The Long Story: The US through the eyes of EU

Our survey showed that Europeans’ attitudes towards the United States have undergone a massive change.

By Ivan Krastev & Mark Leonard

Published: Sat 23 Jan 2021, 8:12 PM

Americans have a new president but not a new country. While most Europeans rejoiced at Joe Biden’s victory in the November US presidential election, they do not think he can help America make a comeback as the pre-eminent global leader. This is the key finding of a pan-European survey of more than 15,000 people in 11 countries commissioned by the European Council on Foreign Relations, and conducted in November and December by Datapraxis and YouGov.

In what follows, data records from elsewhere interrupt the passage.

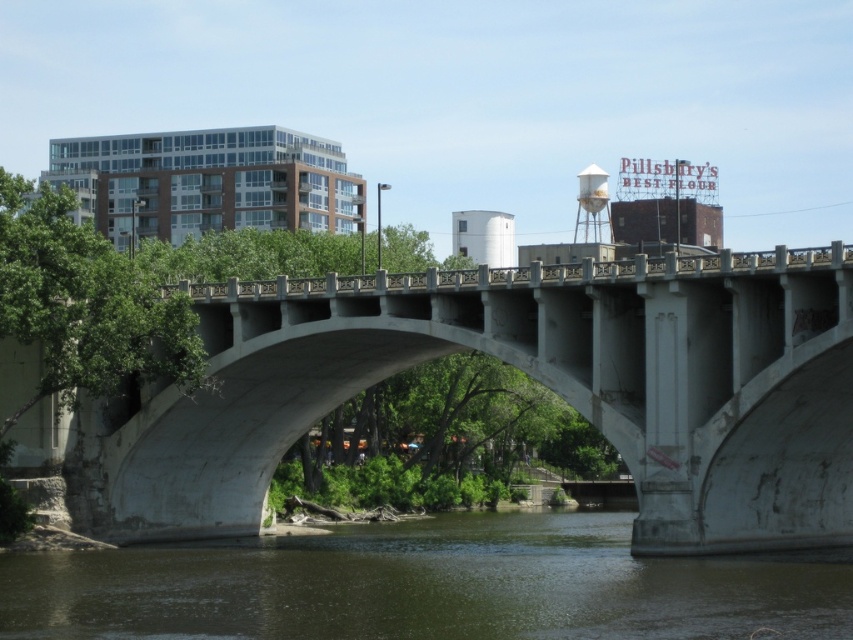 From the picture: Can you confirm if brown murky water at lower center is positioned below white matte water tower at upper center?

Indeed, brown murky water at lower center is positioned under white matte water tower at upper center.

Does brown murky water at lower center have a greater height compared to white matte water tower at upper center?

Incorrect, brown murky water at lower center's height is not larger of white matte water tower at upper center's.

Between point (642, 632) and point (593, 228), which one is positioned behind?

The point (593, 228) is more distant.

You are a GUI agent. You are given a task and a screenshot of the screen. Output one action in this format:
    pyautogui.click(x=<x>, y=<y>)
    Task: Click on the brown murky water at lower center
    The image size is (853, 640).
    Given the screenshot: What is the action you would take?
    pyautogui.click(x=425, y=586)

Can you confirm if white concrete bridge at center is wider than white matte water tower at upper center?

Yes, white concrete bridge at center is wider than white matte water tower at upper center.

The width and height of the screenshot is (853, 640). What do you see at coordinates (532, 378) in the screenshot?
I see `white concrete bridge at center` at bounding box center [532, 378].

Identify the location of white concrete bridge at center. (532, 378).

Who is higher up, white concrete bridge at center or brown murky water at lower center?

white concrete bridge at center is higher up.

Does white concrete bridge at center have a larger size compared to brown murky water at lower center?

Correct, white concrete bridge at center is larger in size than brown murky water at lower center.

Is point (688, 502) closer to camera compared to point (589, 529)?

Yes, point (688, 502) is closer to viewer.

I want to click on white concrete bridge at center, so click(532, 378). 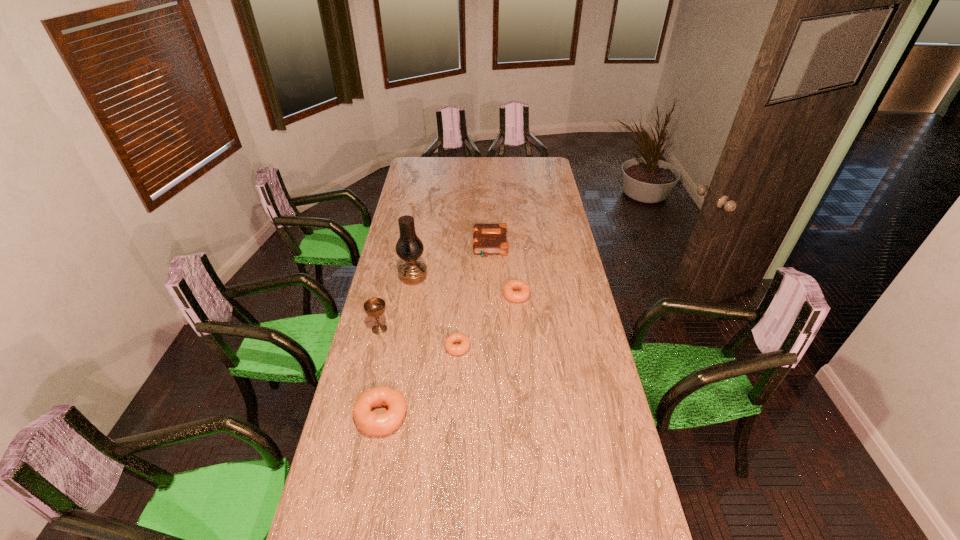 I want to click on oil lamp that is positioned at the left edge, so click(409, 247).

At what (x,y) coordinates should I click in order to perform the action: click on free space at the far edge of the desktop. Please return your answer as a coordinate pair (x, y). Looking at the image, I should click on (518, 170).

The width and height of the screenshot is (960, 540). What are the coordinates of `blank space at the left edge` in the screenshot? It's located at (426, 186).

Identify the location of free space at the right edge of the desktop. (583, 290).

This screenshot has width=960, height=540. I want to click on free spot between the chalice and the shortest doughnut, so click(419, 338).

Image resolution: width=960 pixels, height=540 pixels. What are the coordinates of `vacant point located between the leftmost doughnut and the second tallest object` in the screenshot? It's located at (380, 372).

Locate an element on the screen. empty space that is in between the fifth shortest object and the second doughnut from right to left is located at coordinates (419, 338).

The height and width of the screenshot is (540, 960). In order to click on unoccupied position between the second farthest doughnut and the chalice in this screenshot , I will do `click(419, 338)`.

In order to click on vacant area between the second farthest doughnut and the chalice in this screenshot , I will do `click(419, 338)`.

The image size is (960, 540). I want to click on vacant point located between the farthest doughnut and the farthest object, so click(503, 270).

Our survey showed that Europeans’ attitudes towards the United States have undergone a massive change. Majorities in key member states now think the US political system is broken, that China will be more powerful than the US within a decade, and that Europeans cannot rely on the US to defend them. They are drawing radical consequences from these lessons. Large numbers think Europeans should invest in their own defence and look to Berlin rather than Washington as their most important partner. They want to be tougher with the US on economic issues. And, rather than aligning with Washington, they want their countries to stay neutral in a conflict between the US and Russia or China.

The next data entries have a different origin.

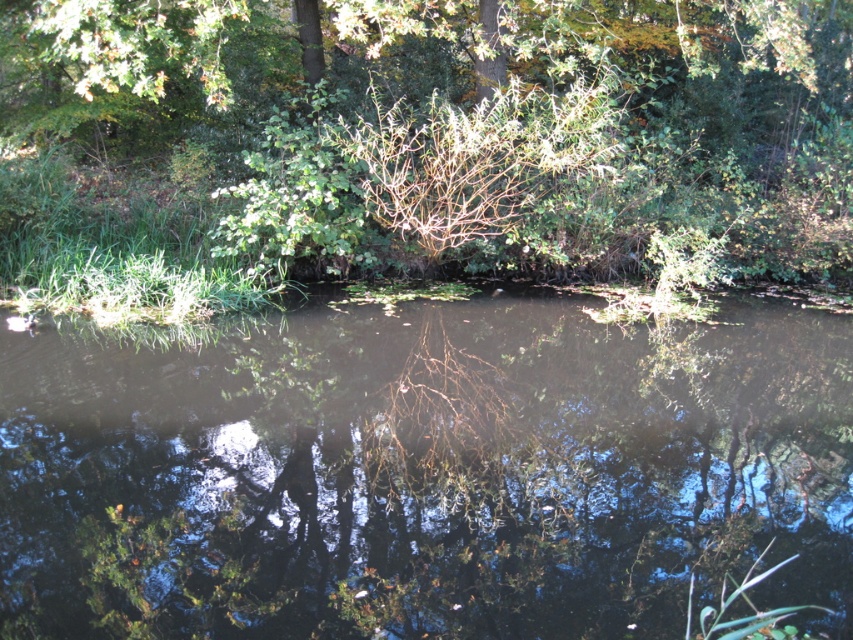 Question: In this image, where is transparent water at center located relative to green leafy bush at upper center?

Choices:
 (A) below
 (B) above

Answer: (A)

Question: Does transparent water at center appear on the left side of green leafy bush at upper center?

Choices:
 (A) no
 (B) yes

Answer: (A)

Question: Among these objects, which one is farthest from the camera?

Choices:
 (A) green leafy bush at upper center
 (B) transparent water at center

Answer: (A)

Question: Which point is farther to the camera?

Choices:
 (A) green leafy bush at upper center
 (B) transparent water at center

Answer: (A)

Question: Is the position of transparent water at center more distant than that of green leafy bush at upper center?

Choices:
 (A) no
 (B) yes

Answer: (A)

Question: Which point is closer to the camera?

Choices:
 (A) transparent water at center
 (B) green leafy bush at upper center

Answer: (A) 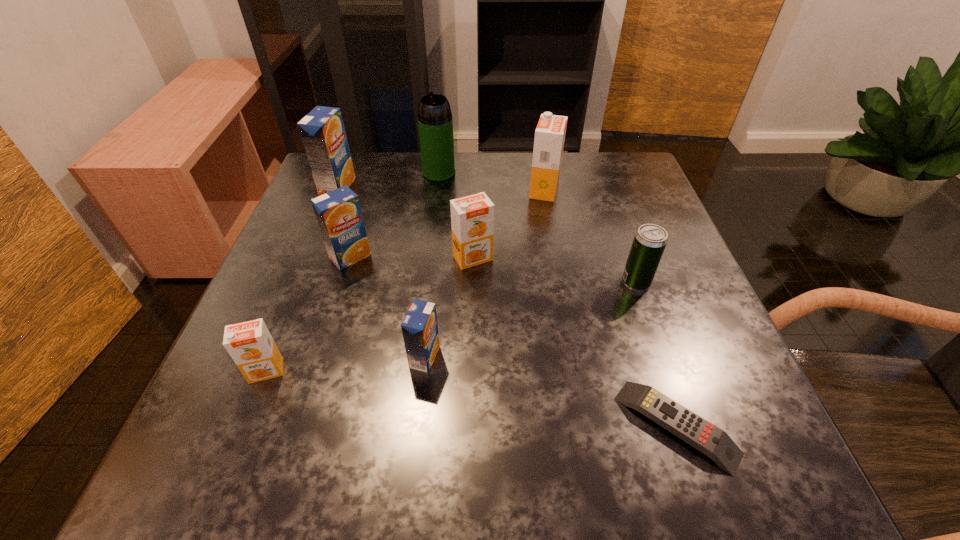 This screenshot has height=540, width=960. I want to click on the fifth closest object to the green thermos bottle, so click(650, 240).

In the run-up to the Iraq war in 2003, European countries were divided on whether to align with George Bush’s America over values (in Robert Kagan’s famous formulation, Americans were from Mars, Europeans from Venus) but few doubted his power to shape the world. The opposite is true with Biden. Many Europeans believe in his promise to re-engage internationally but – after witnessing America’s response to covid-19 and domestic polarisation – most doubt Washington’s capacity to shape the world.

These divisions run through European countries rather than between them. Rather than splitting Europe into its ‘new’ and ‘old’ parts as in 2003, we can identify four new tribes based on their views of power in the twenty-first century.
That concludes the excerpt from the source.